Chad Solomon, Midnight Rambler
The Tiger Style is a blast of creamy orange spice, among a stellar lineup described as “gritty tiki.”

Ever since it burst onto the scene nearly two years ago, Midnight Rambler has regularly offered up one of the more ambitious cocktail rotations in Dallas. That can be largely credited to co-owner Chad Solomon, the New York City-trained bartender – and veteran of such places as the famed Milk & Honey and Pegu Club – whose bold and borderline geeky creations are always thoughtfully composed, conceived and curated.

Rambler’s glorious setting, in the lower level of the Joule Hotel, is stunning, and while I wasn’t blown away by the bar’s inaugural drink menu, Solomon’s lineups have proved increasingly sublime with each seasonal reboot.

Chad Solomon, Midnight Rambler
Despite its delicate looks, the Neon Lilikoi is a passionfruit thundercat waiting to pounce.

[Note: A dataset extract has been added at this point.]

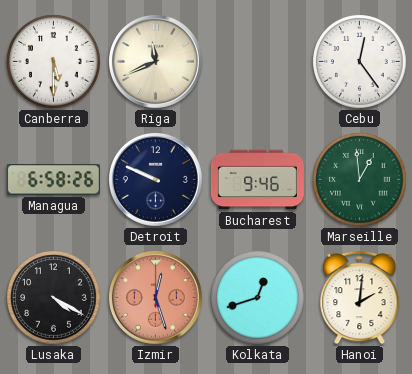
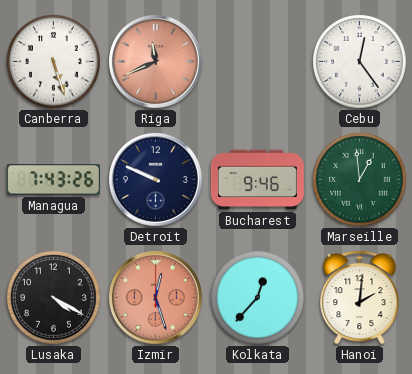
Canberra: 5:30 -> 5:27
Riga dial: cream -> salmon
Managua: 6:58 -> 7:43
Kolkata: 12:42 -> 12:37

The current summer lineup is his best yet: It lassoes the ongoing tiki trend and wrenches it into dark and adventurous places, infusing the genre’s cheery Asian South Sea island vibe with hard edges and soulful energy tracing the global Ring of Fire and beyond.

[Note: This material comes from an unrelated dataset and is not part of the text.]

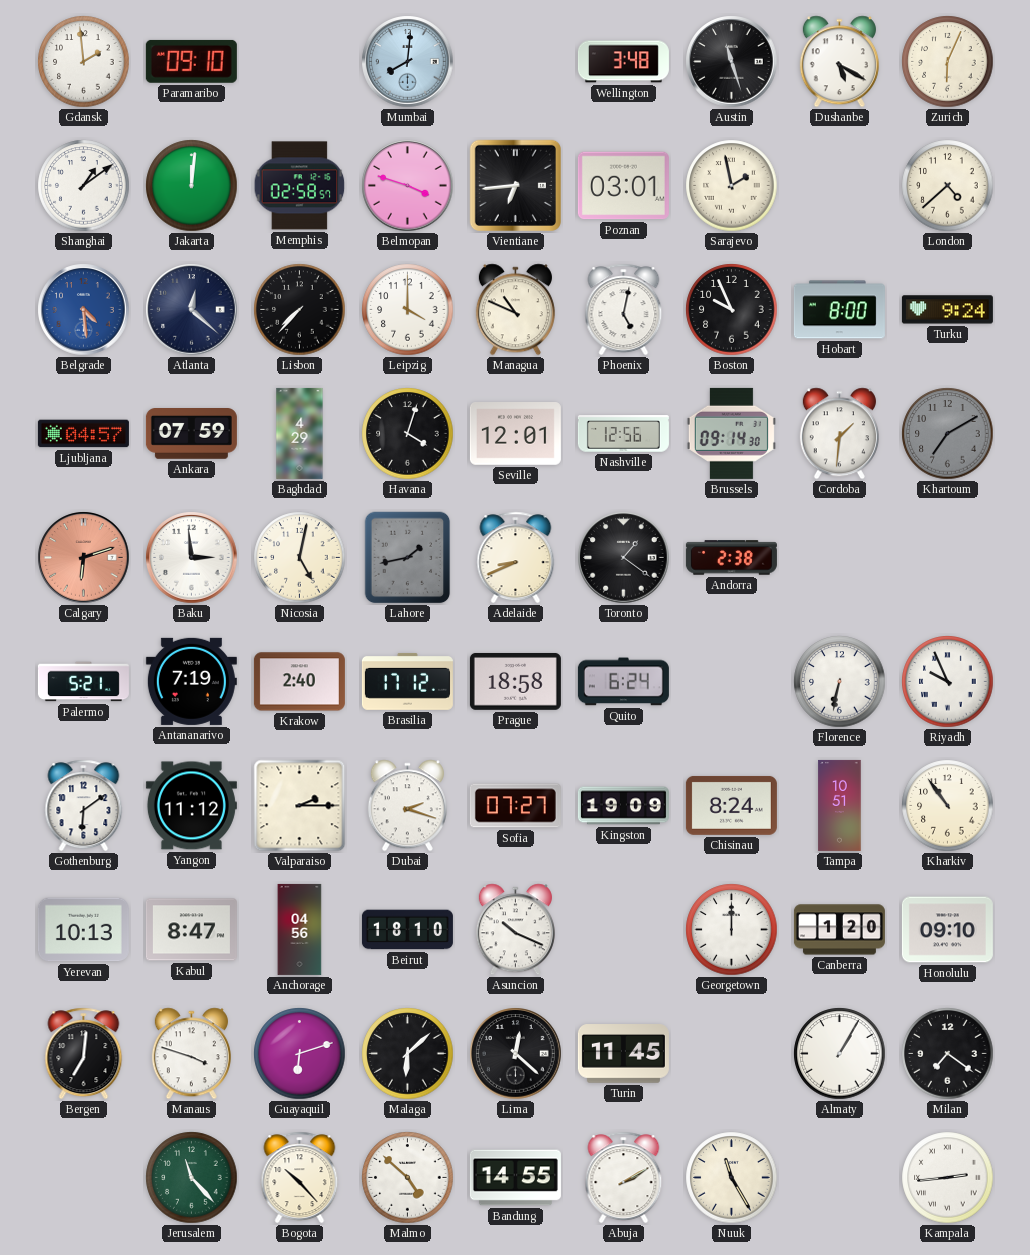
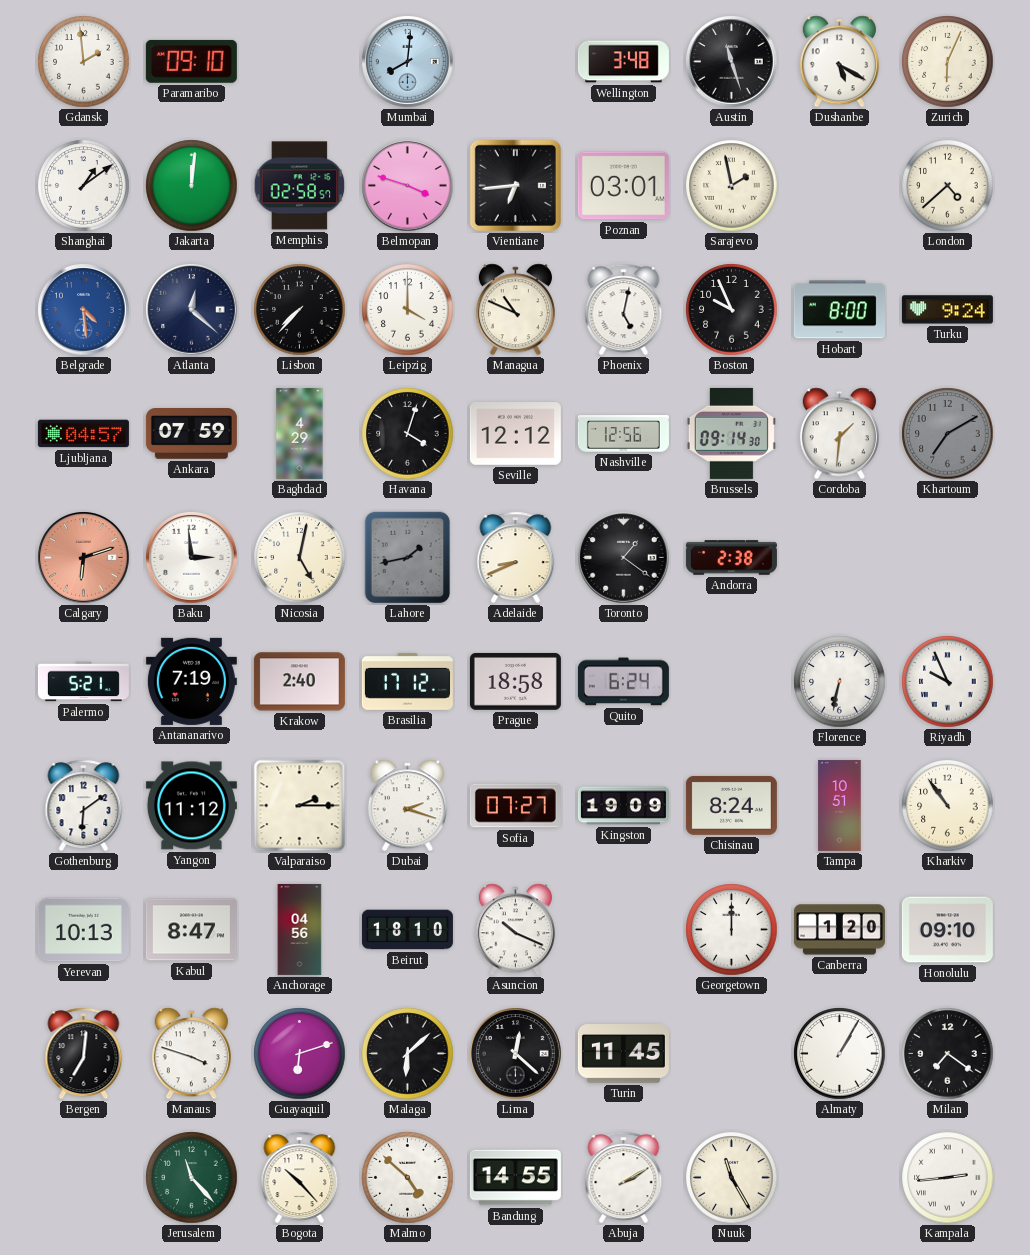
Seville: 12:01 -> 12:12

“It’s a gritty tiki,” Solomon says. “We wanted to do something more global, with tropical regions around the world touched by colonialism, man-eating animals and African rhythms.”

In other words, this ain’t your daddy’s Mai Tai. This is dark spice and jungle heat fueled by a soundtrack of steel drums and surf guitars. Take the Samoan War Club, a mix of aged spiced Jamaican rum, agricole rum, West Indian bay leaf, lime sugar oil and the lime-almond influence of falernum, sweetened up with a rich syrup made from gula jawa. Made from coconut sap, it’s one of the world’s oldest sugars, Solomon says, with “sort of a meaty umami-ness.” The drink is also the menu’s most “woodsy,” making up for the absence of any whiskey cocktail in the lineup.

Chad Solomon, Midnight Rambler
The lingering taste of poblano puts a hellfire finish on the Purgatory Lost.

The Purgatory Lost is another standout, incorporating poblano for an appropriately hot finish; so, too is the Neon Lilikoi, a radiantly presented blended-Scotch beaut whose passionfruit rush is held in check with a hint of black cardamom tincture. While Asian flavors — criminally underused in cocktails — are prominent, as in the Savory Hunter, which incorporates lemongrass, cilantro and Thai chili, there are also nods to South America, Africa and the coffee-growing regions of Hawaii.

Make the rich Grasshopper-inspired Komodo Dragon your last drink of the night; its traditional mix of minty Fernet Menta and cacao is supplemented not with heavy cream but with coconut milk and a syrup made from tantalizingly sweet Southeast Asian pandan leaf.

But my favorite of the bunch is the Tiger Style, built on a platform of Batavia Arrack, a rum-like, sugar-cane-based spirit from Southeast Asia. Featuring calamansi (an acidic blend of citrus and kumquat), rich palm sugar, Indonesian black pepper tincture, egg white and earthy cassia spritzed atop a dehydrated lime, it’s a triumph of creamy orange spice dashed with a hint of Fireball cologne.

Co-owner, Midnight Rambler
Solomon on a rare night of bar duty, pouring Tiger Style.

“It was, like, how do we put Indonesia and the Philippines into a glass?” Solomon says. “The more you drink it, the more your lips tingle.”

It’s a hefty, not dainty, drink, a psychedelic Snickerdoodle – or at least that’s what my quivering fingers wrote as I pearl-dove into the cocktail’s delicious depths.

“It takes you into the exotic,” Solomon says, “and intentionally so.”

Wild things, you make my heart sing.